*WORK TO COMPLETE*
Going through the entries below, count each line containing the word "lenders". Report the number only.

*** Block opens ***

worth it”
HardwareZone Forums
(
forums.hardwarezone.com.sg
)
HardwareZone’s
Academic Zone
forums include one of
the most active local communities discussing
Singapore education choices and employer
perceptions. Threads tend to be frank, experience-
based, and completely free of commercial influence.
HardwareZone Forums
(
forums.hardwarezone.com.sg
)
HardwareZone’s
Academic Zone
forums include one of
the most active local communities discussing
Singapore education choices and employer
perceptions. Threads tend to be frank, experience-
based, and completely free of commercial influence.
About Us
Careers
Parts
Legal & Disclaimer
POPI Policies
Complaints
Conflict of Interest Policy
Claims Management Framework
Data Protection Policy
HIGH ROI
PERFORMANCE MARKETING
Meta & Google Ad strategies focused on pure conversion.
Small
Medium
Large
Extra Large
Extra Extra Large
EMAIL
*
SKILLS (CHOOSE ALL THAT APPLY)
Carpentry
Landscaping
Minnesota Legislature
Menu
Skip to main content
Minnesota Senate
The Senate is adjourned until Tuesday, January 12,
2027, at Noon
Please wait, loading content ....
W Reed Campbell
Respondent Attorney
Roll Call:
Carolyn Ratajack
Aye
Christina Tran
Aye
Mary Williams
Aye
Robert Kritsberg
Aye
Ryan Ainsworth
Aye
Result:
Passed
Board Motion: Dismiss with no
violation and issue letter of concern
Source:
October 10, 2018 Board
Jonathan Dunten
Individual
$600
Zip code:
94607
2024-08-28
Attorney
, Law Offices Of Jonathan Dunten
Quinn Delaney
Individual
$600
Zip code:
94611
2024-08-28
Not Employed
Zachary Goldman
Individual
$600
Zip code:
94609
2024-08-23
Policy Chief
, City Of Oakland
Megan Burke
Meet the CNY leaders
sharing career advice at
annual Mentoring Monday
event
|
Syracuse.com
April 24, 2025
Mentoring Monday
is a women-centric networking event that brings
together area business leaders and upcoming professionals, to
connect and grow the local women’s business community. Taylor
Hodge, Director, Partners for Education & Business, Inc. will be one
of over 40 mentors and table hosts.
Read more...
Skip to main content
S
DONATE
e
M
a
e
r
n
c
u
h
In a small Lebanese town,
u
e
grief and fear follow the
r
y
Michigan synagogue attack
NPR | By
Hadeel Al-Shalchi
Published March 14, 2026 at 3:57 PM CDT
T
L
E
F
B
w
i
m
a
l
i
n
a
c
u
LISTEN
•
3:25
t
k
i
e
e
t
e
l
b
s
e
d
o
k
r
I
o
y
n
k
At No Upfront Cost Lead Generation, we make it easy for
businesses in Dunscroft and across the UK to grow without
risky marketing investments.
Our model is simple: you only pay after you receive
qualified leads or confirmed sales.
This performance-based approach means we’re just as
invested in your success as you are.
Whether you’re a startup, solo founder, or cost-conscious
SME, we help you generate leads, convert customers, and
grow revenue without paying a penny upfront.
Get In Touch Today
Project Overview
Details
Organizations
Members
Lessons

*** Block closes ***
*** Block opens ***

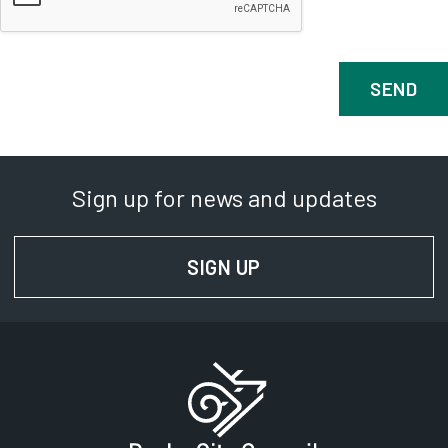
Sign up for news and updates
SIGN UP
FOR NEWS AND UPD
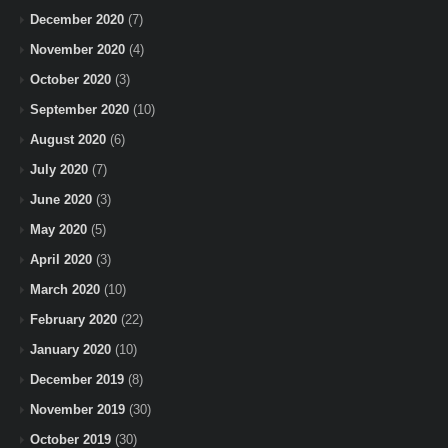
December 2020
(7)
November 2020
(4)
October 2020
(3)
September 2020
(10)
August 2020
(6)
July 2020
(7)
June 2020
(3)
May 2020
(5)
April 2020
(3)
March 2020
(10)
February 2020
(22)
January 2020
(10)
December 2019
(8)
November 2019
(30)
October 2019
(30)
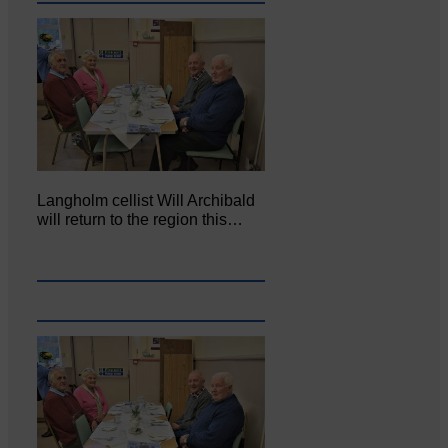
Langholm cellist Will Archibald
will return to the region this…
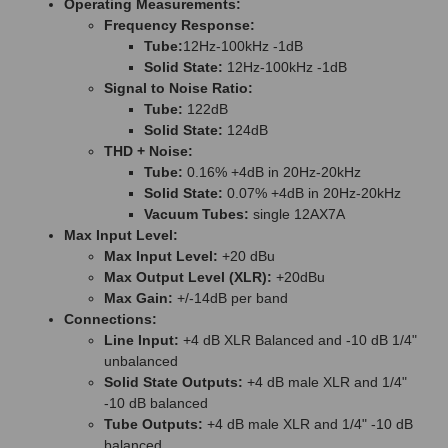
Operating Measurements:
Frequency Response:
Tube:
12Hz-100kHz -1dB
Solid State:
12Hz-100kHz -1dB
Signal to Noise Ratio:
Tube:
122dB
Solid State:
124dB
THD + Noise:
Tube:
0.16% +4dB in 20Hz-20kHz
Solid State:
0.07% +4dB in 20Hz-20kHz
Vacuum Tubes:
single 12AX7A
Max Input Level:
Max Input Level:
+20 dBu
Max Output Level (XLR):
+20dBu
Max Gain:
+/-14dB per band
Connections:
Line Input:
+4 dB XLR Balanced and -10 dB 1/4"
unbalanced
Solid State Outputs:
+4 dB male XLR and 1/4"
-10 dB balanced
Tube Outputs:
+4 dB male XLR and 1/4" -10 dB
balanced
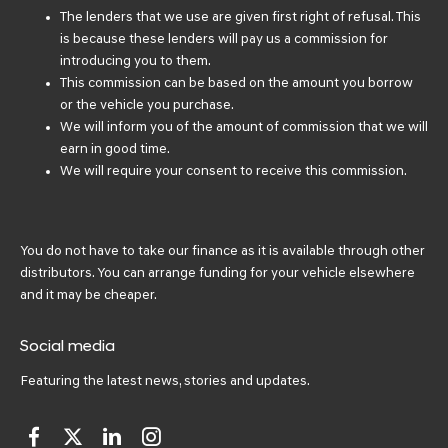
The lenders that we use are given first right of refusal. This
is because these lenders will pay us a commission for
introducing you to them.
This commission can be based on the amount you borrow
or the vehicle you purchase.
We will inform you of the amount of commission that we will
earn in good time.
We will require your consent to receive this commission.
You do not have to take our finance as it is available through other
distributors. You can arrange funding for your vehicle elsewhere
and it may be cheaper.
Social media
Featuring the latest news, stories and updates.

*** Block closes ***

*FINAL ANSWER*
2